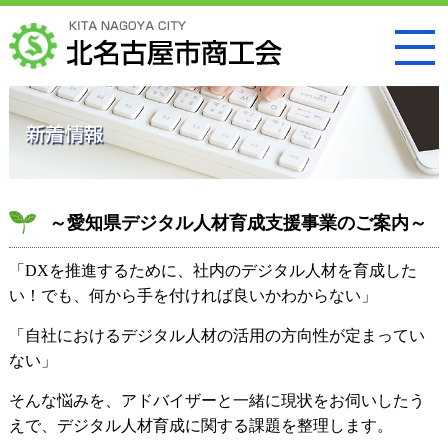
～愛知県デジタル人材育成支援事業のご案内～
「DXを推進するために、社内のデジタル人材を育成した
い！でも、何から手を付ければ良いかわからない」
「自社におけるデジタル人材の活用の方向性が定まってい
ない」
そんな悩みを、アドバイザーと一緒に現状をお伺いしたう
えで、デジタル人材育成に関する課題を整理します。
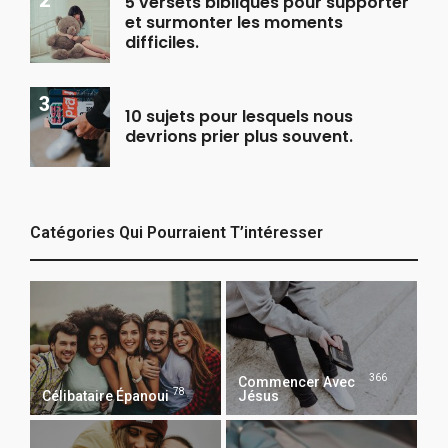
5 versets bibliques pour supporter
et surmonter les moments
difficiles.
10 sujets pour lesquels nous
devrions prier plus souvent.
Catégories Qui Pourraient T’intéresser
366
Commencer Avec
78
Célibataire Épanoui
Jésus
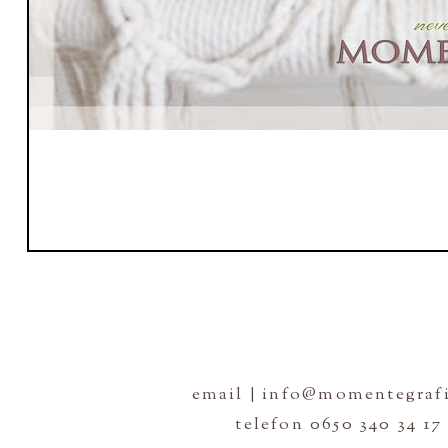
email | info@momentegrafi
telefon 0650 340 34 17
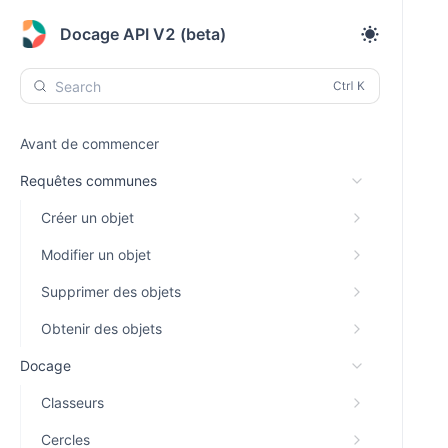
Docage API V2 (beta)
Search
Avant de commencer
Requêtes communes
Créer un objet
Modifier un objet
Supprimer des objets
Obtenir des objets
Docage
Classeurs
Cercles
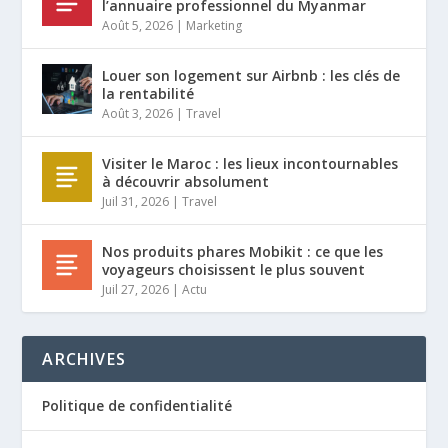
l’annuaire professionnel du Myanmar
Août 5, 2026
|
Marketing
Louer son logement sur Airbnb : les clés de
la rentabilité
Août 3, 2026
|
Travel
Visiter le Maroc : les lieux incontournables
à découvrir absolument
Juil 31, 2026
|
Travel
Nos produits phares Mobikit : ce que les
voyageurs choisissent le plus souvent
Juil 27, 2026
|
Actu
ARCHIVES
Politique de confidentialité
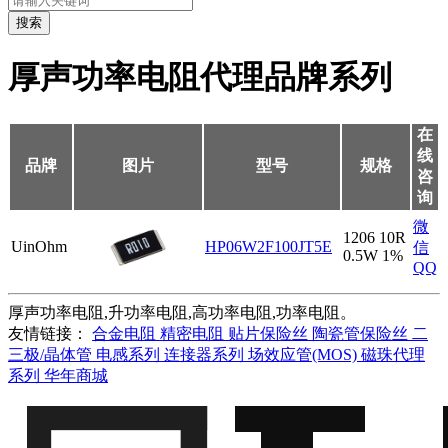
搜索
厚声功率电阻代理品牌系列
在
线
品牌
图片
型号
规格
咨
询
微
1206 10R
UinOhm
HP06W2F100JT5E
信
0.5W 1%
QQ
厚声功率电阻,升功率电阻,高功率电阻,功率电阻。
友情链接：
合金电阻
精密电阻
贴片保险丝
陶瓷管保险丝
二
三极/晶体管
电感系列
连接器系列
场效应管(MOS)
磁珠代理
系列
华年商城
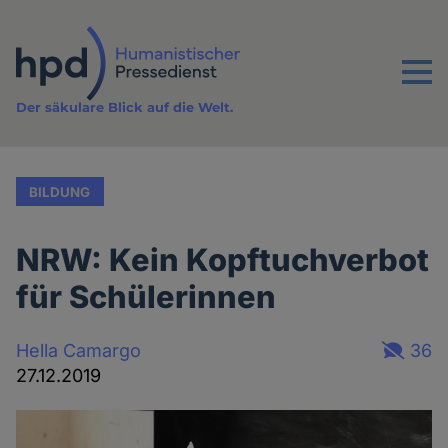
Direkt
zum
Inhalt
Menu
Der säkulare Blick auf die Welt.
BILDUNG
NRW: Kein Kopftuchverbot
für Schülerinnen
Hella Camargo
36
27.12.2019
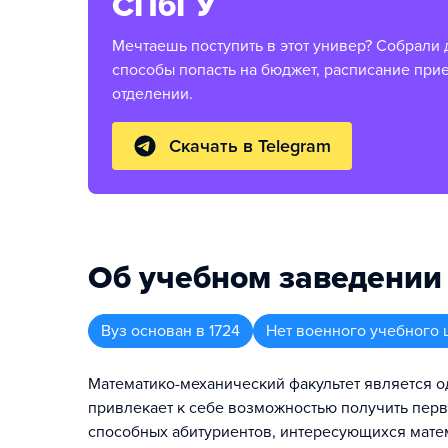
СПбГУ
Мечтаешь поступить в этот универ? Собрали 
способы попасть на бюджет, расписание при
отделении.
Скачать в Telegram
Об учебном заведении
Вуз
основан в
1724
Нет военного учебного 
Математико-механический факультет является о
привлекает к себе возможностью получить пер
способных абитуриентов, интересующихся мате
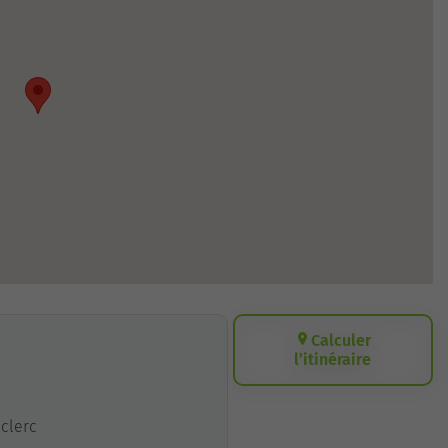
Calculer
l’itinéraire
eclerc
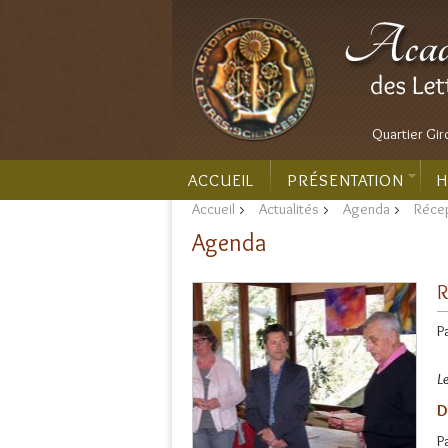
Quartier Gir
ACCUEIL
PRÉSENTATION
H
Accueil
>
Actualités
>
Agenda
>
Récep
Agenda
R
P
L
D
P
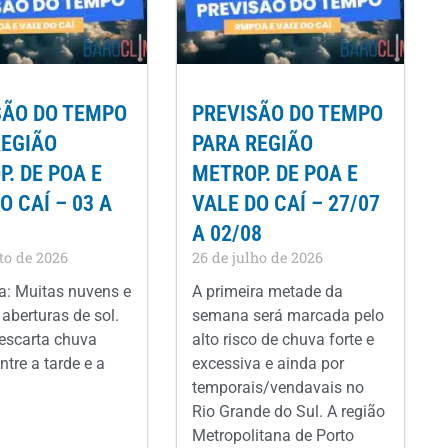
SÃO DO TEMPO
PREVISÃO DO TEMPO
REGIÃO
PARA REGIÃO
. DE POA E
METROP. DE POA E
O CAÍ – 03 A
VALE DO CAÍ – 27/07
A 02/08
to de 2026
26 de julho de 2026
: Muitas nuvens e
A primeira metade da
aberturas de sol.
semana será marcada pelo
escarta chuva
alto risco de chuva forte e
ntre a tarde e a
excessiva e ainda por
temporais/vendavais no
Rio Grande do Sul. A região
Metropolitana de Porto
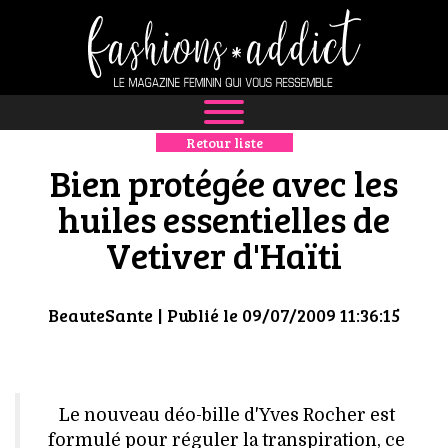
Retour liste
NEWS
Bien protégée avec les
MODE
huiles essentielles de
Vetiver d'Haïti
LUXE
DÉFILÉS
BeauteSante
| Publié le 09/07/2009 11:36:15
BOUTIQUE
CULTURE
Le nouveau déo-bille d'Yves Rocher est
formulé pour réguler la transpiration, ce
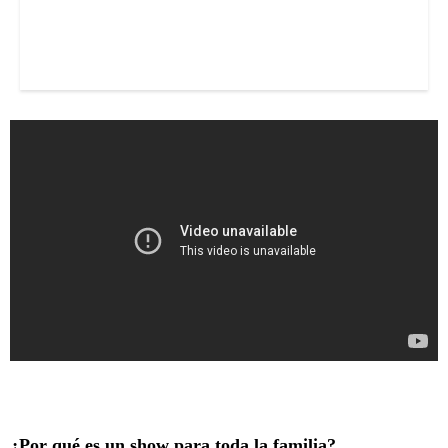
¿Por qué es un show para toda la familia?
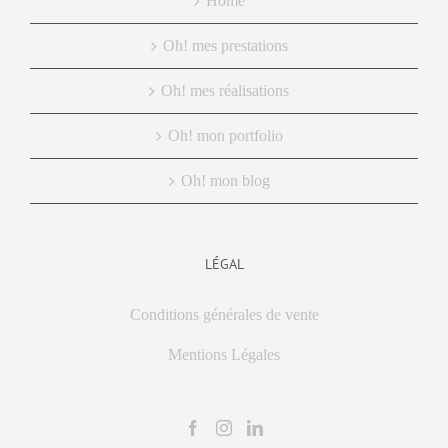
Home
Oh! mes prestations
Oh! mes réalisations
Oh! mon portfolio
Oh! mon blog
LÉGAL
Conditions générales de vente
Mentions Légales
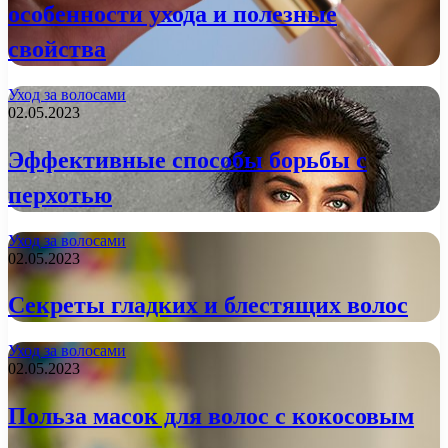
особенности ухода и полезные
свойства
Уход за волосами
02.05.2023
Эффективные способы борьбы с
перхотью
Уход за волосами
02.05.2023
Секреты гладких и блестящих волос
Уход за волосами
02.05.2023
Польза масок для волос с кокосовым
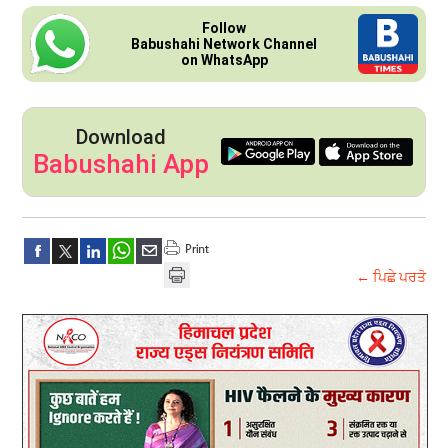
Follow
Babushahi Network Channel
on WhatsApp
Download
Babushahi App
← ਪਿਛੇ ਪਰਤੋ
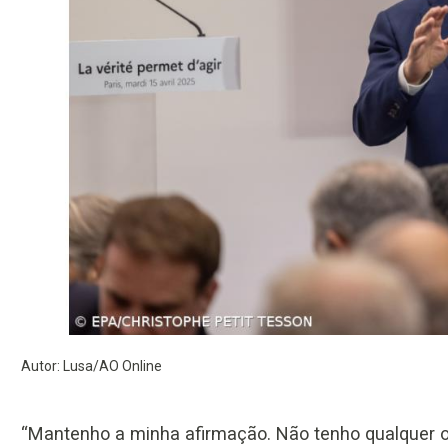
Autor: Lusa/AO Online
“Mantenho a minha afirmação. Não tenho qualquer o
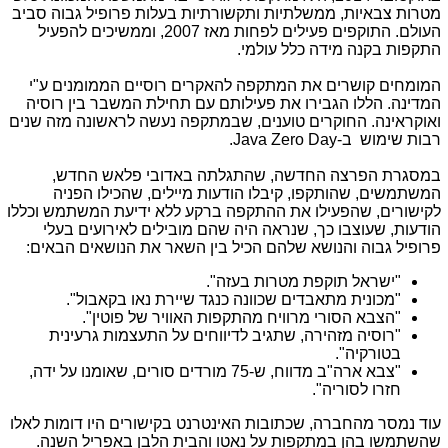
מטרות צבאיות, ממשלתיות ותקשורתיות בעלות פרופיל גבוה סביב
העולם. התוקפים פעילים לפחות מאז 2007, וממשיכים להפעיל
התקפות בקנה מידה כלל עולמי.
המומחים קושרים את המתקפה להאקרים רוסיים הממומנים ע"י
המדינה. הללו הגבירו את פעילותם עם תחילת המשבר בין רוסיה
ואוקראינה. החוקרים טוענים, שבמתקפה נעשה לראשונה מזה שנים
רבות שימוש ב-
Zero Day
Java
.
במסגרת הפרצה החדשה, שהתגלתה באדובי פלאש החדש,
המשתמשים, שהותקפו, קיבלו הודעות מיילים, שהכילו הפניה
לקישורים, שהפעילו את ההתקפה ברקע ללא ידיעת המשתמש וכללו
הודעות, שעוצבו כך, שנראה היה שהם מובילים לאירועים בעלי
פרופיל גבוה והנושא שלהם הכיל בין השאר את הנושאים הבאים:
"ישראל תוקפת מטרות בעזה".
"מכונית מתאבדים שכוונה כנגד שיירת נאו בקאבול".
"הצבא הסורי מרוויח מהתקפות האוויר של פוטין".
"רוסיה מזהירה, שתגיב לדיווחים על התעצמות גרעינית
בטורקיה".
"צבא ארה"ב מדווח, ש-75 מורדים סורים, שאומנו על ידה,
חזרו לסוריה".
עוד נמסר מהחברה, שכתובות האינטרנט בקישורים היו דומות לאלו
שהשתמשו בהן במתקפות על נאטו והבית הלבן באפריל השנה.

:: TASK ITEM ::
Could you report every line of the material that contains the string "Babushahi"?

:: SOLUTION BELOW ::
Babushahi Network Channel
Babushahi App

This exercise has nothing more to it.